* Data to examine
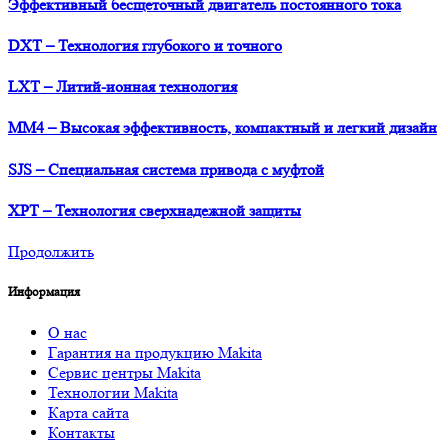
Эффективный бесщеточный двигатель постоянного тока
DXT – Технология глубокого и точного
LXT – Литий-ионная технология
MM4 – Высокая эффективность, компактный и легкий дизайн
SJS – Специальная система привода с муфтой
XPT – Технология сверхнадежной защиты
Продолжить
Информация
О нас
Гарантия на продукцию Makita
Сервис центры Makita
Технологии Makita
Карта сайта
Контакты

* The task
To complete the exercise, return the listing above exactly and omit its pictures.

* Exercise answer
Эффективный бесщеточный двигатель постоянного тока
DXT – Технология глубокого и точного
LXT – Литий-ионная технология
MM4 – Высокая эффективность, компактный и легкий дизайн
SJS – Специальная система привода с муфтой
XPT – Технология сверхнадежной защиты
Продолжить
Информация
О нас
Гарантия на продукцию Makita
Сервис центры Makita
Технологии Makita
Карта сайта
Контакты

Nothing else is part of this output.